[Collection entries]
((
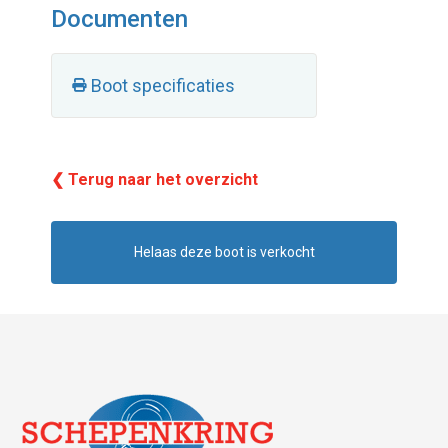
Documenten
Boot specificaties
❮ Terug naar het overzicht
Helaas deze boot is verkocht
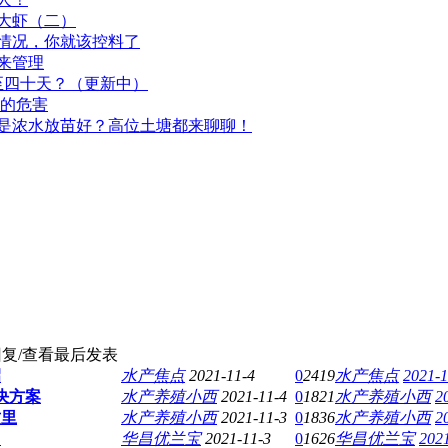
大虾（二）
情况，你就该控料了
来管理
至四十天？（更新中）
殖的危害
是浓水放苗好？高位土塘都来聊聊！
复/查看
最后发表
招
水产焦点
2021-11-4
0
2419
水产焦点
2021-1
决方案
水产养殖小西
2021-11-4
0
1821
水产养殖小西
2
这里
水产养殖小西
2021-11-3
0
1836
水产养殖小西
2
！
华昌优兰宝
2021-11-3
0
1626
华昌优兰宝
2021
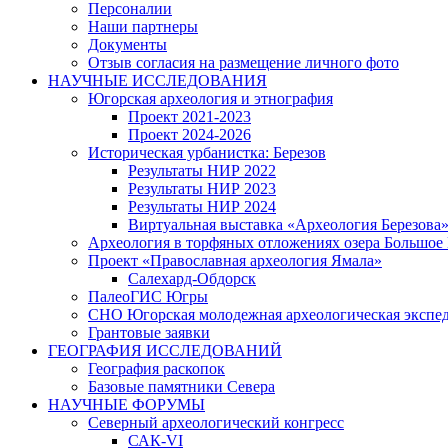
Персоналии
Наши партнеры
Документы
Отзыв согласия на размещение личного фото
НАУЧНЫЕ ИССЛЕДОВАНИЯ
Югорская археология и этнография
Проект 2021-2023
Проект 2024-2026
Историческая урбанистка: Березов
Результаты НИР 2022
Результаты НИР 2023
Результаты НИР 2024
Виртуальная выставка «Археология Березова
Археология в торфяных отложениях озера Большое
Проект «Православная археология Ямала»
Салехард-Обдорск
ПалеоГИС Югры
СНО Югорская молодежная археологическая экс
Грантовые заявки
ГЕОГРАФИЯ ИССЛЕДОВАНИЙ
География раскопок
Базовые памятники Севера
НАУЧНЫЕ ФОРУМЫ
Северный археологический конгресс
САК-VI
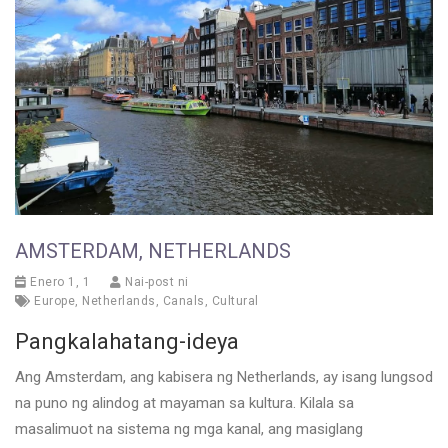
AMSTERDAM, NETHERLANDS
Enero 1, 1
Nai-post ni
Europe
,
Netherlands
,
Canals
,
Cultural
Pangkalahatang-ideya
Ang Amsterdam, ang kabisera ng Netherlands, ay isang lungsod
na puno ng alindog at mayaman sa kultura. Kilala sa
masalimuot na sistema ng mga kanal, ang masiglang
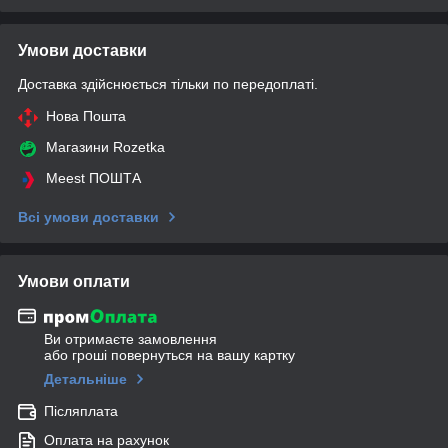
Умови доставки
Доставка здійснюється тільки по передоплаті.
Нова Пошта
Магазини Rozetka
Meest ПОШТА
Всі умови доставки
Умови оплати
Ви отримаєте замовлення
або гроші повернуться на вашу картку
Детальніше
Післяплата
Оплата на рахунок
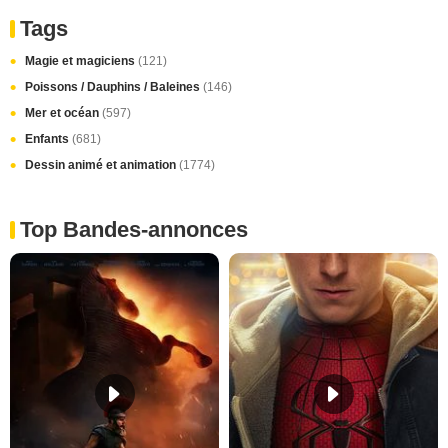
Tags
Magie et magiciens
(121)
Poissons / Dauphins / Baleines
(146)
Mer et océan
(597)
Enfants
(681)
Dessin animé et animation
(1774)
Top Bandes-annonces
))
** Task directions **
Drop the images, then copy the data exactly.

** Response below **
Documenten
Boot specificaties
❮ Terug naar het overzicht
Helaas deze boot is verkocht
大虾（二）
情况，你就该控料了
来管理
至四十天？（更新中）
殖的危害
是浓水放苗好？高位土塘都来聊聊！
复/查看
最后发表
招
水产焦点
2021-11-4
0
2419
水产焦点
2021-1
决方案
水产养殖小西
2021-11-4
0
1821
水产养殖小西
2
这里
水产养殖小西
2021-11-3
0
1836
水产养殖小西
2
！
华昌优兰宝
2021-11-3
0
1626
华昌优兰宝
2021
Персоналии
Наши партнеры
Документы
Отзыв согласия на размещение личного фото
НАУЧНЫЕ ИССЛЕДОВАНИЯ
Югорская археология и этнография
Проект 2021-2023
Проект 2024-2026
Историческая урбанистка: Березов
Результаты НИР 2022
Результаты НИР 2023
Результаты НИР 2024
Виртуальная выставка «Археология Березова
Археология в торфяных отложениях озера Большое
Проект «Православная археология Ямала»
Салехард-Обдорск
ПалеоГИС Югры
СНО Югорская молодежная археологическая экс
Грантовые заявки
ГЕОГРАФИЯ ИССЛЕДОВАНИЙ
География раскопок
Базовые памятники Севера
НАУЧНЫЕ ФОРУМЫ
Северный археологический конгресс
САК-VI
AMSTERDAM, NETHERLANDS
Enero 1, 1
Nai-post ni
Europe
,
Netherlands
,
Canals
,
Cultural
Pangkalahatang-ideya
Ang Amsterdam, ang kabisera ng Netherlands, ay isang lungsod
na puno ng alindog at mayaman sa kultura. Kilala sa
masalimuot na sistema ng mga kanal, ang masiglang
Умови доставки
Доставка здійснюється тільки по передоплаті.
Нова Пошта
Магазини Rozetka
Meest ПОШТА
Всі умови доставки
Умови оплати
Ви отримаєте замовлення
або гроші повернуться на вашу картку
Детальніше
Післяплата
Оплата на рахунок
Tags
Magie et magiciens
(121)
Poissons / Dauphins / Baleines
(146)
Mer et océan
(597)
Enfants
(681)
Dessin animé et animation
(1774)
Top Bandes-annonces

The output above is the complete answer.